Cat went on to explain, “There’s a woman who’s been dropping in here for coffee over the last week or so. She’s staying in a flat in Forbes Road. She’s one of you.”
“Of me?”
“A philosopher. I got speaking to her and she told me she’s over here on sabbatical. Four months, or six months, or whatever it is. She’s working on something or other—she told me what it was, but I forget. She’s Australian. She’s called Jane—I don’t know her other name. She told me, but it went in one ear and out the other.” Cat paused. “I thought that she seemed a bit lonely and so I asked her whether she’d like to meet you, since you were a philosopher. She said she’s heard of you—she reads that journal of yours.”
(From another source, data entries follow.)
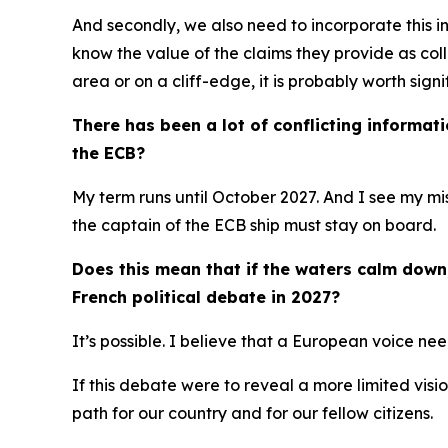
And secondly, we also need to incorporate this 
know the value of the claims they provide as coll
area or on a cliff-edge, it is probably worth sign
There has been a lot of conflicting informat
the ECB?
My term runs until October 2027. And I see my mis
the captain of the ECB ship must stay on board.
Does this mean that if the waters calm down, 
French political debate in 2027?
It’s possible. I believe that a European voice ne
If this debate were to reveal a more limited visi
path for our country and for our fellow citizens.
“One of the two thousand four hundred and eighty-seven,” said Isabel. That, she explained, was the number of readers that each issue of the Review of Applied Ethics was calculated to have.
Cat listened to the explanation. “That’s tiny. You could probably invite all the readers to tea.”
“Very funny,” said Isabel. “And, actually, it’s not a bad figure at all—at least as far as academic journals go.”
She did not have to say this to Cat; she did not have to justify herself, but she contin
ued, as one who is made fun of
will make fun of another to distract attention, “I have a friend who edits a journal that has a circulation of fifty-eight. And he wrote a book—on the nature of existence—that sold thirty-two copies.”
Immediately she felt ashamed and disloyal. I should defend him against people like Cat. And if books on existence did not exist, then …
Cat glanced out of the window. “Do you ever wonder whether what you do is worthwhile? I’m not saying it isn’t—I’m just asking.”
Isabel gave an answer that Cat had not expected. “All the time,” she said. “Don’t you?”
Cat frowned. “Me? Ask myself whether what I do is worthwhile?”
“That’s the question,” said Isabel.
“Of course not.”
“Well, maybe you should,” said Isabel. “Maybe everybody should—even you.”
“I sell cheese and Italian sausages,” Cat retorted. “I don’t have time to think. Most people don’t. They do what they have to do because they need to eat.”
So life was reduced to cheese and sausages, thought Isabel; that was what really counted. Such reductionism was hardly attractive, but Isabel felt that Cat was probably right about people not having the time or energy for philosophy. Self-doubt was a luxury, as, perhaps, was the examined life. And yet the examined life, as the adage had it, was the only life worth living.
She looked at Cat. Ontology, self-doubt, cheese, sausages—it would be best to leave these for the time being.
“This Australian woman,” she said. “She’ll get in touch, will she? I could ask her round. It can’t be much fun being in a strange place by yourself.”
“She said she’ll phone you,” said Cat. “And now, I’d better go.”
Isabel nodded. “You’ll miss having Eddie to help you. But I gather you’ve got somebody lined up. I was hearing about Sinclair … You’ve met him?”
Isabel tried to make the question sound innocent, but it was not, and Cat’s manner revealed that she knew this. Her reply was guarded. “Yes. Once. He’ll do.”
Isabel held Cat’s gaze. Something had passed between them; an unspoken mutual understanding that came from having known one another for so long. There’s something there, thought Isabel. And then she said to herself: Here we go—again.